Clare went into the cath with low blood pressure and dehydration, so she did have some "blips" in there. (Such a nice, innocuous term for something that, in reality, is more serious.) I kind of feel responsible for the dehydration bit, given that we were instructed to have Clare drink 2-4 ounces of water two hours prior to her cath to prevent that very thing. So I diligently woke Clare up at 4:45am and had her snuggle in bed with me to drink some water. However, Clare was very sleepy, did not want to drink water, and was more interested in falling back asleep on me. I was able to get her to take a couple sips, but once 5:00am hit, I had to cut her off from any more water, as that is when her NPO started (no more food or drink). I do understand (as does any parent) that I cannot force Clare to drink. I just wish I had been more successful in doing so. Regardless, this dehydration and low blood pressure resulted in Clare receiving dopamine and a blood transfusion. She did have some funny rhythms in the cath (again, I love the word "funny" that the doctors use at the hospital to describe something much more serious), most likely due to the fact that they are snaking all sorts of tiny objects through her blood vessels!
All this added up to a somewhat successful cath. Clare's fever finally broke around 2am the night after her cath. Shawn said it was a miserable night for everyone. Clare had some funny rhythms again overnight. This time, most likely due to the high fever. She did have some vomiting post-cath as well, but seemed a little more like herself on Saturday with her heart doing what it is supposed to be doing, so she was discharged.

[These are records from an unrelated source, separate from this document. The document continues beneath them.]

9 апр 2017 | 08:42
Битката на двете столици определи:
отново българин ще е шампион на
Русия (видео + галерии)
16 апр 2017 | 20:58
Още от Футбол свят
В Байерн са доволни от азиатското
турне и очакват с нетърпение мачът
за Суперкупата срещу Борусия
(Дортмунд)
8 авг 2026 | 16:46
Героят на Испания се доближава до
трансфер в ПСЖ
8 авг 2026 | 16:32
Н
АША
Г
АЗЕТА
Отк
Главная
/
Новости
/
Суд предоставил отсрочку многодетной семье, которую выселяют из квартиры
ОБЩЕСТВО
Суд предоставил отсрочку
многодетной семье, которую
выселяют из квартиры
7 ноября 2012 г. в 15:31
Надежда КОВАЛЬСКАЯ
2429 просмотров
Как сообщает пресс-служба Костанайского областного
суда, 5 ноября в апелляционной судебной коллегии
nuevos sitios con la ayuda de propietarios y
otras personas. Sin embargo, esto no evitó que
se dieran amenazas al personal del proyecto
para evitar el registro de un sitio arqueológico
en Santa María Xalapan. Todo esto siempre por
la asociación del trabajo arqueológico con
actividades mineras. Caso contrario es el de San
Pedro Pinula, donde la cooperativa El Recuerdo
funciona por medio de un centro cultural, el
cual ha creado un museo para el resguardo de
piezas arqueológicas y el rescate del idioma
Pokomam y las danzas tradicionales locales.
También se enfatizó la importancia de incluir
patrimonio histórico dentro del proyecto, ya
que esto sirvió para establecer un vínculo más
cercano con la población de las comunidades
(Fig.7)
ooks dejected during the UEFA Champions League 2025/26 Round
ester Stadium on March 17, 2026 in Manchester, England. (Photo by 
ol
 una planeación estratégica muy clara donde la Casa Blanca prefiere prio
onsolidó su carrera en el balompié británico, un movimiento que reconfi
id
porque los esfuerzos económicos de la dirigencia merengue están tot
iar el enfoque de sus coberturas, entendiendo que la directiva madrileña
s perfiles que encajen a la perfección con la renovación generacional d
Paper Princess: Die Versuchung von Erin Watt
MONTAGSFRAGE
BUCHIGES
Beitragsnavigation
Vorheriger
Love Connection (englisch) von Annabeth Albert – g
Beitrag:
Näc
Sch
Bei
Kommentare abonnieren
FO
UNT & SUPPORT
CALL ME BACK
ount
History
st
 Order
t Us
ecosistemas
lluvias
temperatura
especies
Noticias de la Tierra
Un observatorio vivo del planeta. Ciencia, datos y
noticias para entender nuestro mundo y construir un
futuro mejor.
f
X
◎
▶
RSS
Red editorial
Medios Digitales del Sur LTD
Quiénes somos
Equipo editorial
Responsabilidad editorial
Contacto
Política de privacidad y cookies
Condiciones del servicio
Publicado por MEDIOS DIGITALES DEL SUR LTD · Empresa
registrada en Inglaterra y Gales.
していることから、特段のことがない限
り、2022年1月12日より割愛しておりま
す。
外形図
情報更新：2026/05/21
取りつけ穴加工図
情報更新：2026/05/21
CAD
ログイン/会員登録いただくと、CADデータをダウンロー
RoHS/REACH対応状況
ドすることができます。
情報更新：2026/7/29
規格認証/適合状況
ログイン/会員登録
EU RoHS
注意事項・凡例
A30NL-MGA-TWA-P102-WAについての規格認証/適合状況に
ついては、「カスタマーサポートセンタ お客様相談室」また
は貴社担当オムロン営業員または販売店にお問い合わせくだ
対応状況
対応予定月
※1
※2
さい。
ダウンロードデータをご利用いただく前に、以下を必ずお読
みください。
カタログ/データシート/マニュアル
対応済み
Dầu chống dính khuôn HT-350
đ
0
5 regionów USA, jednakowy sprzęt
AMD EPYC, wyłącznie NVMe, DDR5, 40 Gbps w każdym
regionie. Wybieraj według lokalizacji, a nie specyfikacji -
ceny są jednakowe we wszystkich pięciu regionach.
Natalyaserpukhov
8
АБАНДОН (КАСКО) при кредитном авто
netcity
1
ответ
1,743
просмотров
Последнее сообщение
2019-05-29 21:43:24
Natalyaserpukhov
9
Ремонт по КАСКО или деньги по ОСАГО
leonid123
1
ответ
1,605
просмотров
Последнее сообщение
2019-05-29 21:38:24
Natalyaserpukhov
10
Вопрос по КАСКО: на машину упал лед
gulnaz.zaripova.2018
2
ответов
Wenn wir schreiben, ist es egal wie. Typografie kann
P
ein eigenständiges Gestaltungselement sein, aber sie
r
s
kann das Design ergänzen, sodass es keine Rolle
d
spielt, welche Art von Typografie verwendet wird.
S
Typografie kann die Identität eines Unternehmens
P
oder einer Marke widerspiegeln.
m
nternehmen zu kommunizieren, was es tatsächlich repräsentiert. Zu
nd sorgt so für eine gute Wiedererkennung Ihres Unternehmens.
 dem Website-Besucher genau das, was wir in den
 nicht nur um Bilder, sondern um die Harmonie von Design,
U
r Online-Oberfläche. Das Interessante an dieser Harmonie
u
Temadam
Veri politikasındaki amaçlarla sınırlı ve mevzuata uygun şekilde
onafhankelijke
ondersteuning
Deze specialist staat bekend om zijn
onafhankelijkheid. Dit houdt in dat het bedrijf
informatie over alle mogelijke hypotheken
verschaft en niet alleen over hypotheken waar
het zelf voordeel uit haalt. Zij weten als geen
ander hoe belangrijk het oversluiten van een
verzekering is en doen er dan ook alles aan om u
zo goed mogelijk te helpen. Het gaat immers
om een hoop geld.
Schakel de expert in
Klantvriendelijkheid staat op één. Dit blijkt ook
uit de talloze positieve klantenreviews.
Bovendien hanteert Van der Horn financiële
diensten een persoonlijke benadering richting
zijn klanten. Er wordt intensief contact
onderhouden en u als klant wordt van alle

Shawn and Clare are at the pediatrician's right now because Clare is still vomiting, not eating, and barely drinking. There is worry of dehydration, especially because Clare needs to stay hydrated so her body can filter out the dye (or it can harm her kidneys). After more throwing up this morning and no eating or drinking, we called the hospital. Rather than driving down to Boston to wait in their emergency room, we chose to see the pediatrician here. If Clare is dehydrated, they can send her over to the local ER for IV fluids. Children's Hospital also wants the pediatrician to run a couple EKG's to make sure Clare's heart is not acting up again. So I am waiting to hear back from Shawn (or see them walk in the door) on what's going on.